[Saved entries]
-- Opening Marker --
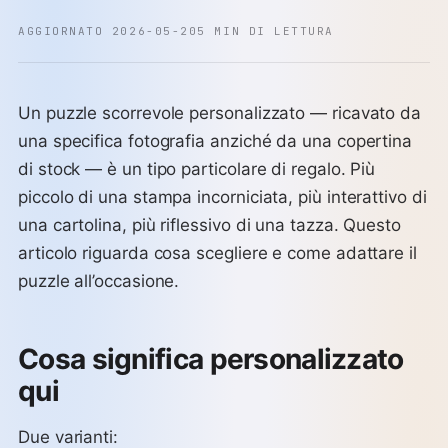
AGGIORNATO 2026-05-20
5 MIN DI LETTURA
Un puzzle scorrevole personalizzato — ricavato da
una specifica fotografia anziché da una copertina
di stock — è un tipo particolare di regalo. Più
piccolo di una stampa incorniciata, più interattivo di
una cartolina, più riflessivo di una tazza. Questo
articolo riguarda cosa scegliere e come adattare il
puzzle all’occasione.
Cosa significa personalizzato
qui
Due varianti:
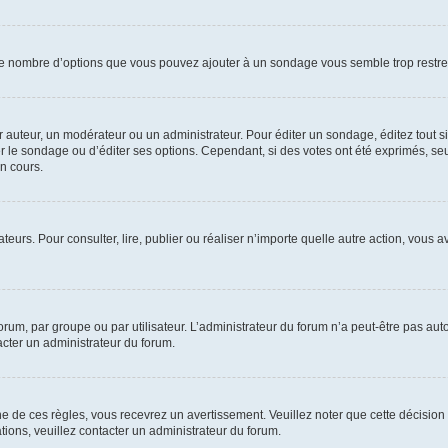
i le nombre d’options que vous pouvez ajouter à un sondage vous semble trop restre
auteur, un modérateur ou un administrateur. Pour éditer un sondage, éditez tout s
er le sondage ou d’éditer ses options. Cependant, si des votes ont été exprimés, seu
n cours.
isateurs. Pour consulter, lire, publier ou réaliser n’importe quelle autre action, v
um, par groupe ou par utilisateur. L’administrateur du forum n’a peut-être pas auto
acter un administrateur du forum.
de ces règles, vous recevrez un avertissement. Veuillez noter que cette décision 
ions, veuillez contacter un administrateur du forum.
-- Closing Marker --
Exercise description: The task calls for every record to be transcribed exactly, with no images included.

Exercise output:
AGGIORNATO 2026-05-20
5 MIN DI LETTURA
Un puzzle scorrevole personalizzato — ricavato da
una specifica fotografia anziché da una copertina
di stock — è un tipo particolare di regalo. Più
piccolo di una stampa incorniciata, più interattivo di
una cartolina, più riflessivo di una tazza. Questo
articolo riguarda cosa scegliere e come adattare il
puzzle all’occasione.
Cosa significa personalizzato
qui
Due varianti:
i le nombre d’options que vous pouvez ajouter à un sondage vous semble trop restre
auteur, un modérateur ou un administrateur. Pour éditer un sondage, éditez tout s
er le sondage ou d’éditer ses options. Cependant, si des votes ont été exprimés, seu
n cours.
isateurs. Pour consulter, lire, publier ou réaliser n’importe quelle autre action, v
um, par groupe ou par utilisateur. L’administrateur du forum n’a peut-être pas auto
acter un administrateur du forum.
de ces règles, vous recevrez un avertissement. Veuillez noter que cette décision 
ions, veuillez contacter un administrateur du forum.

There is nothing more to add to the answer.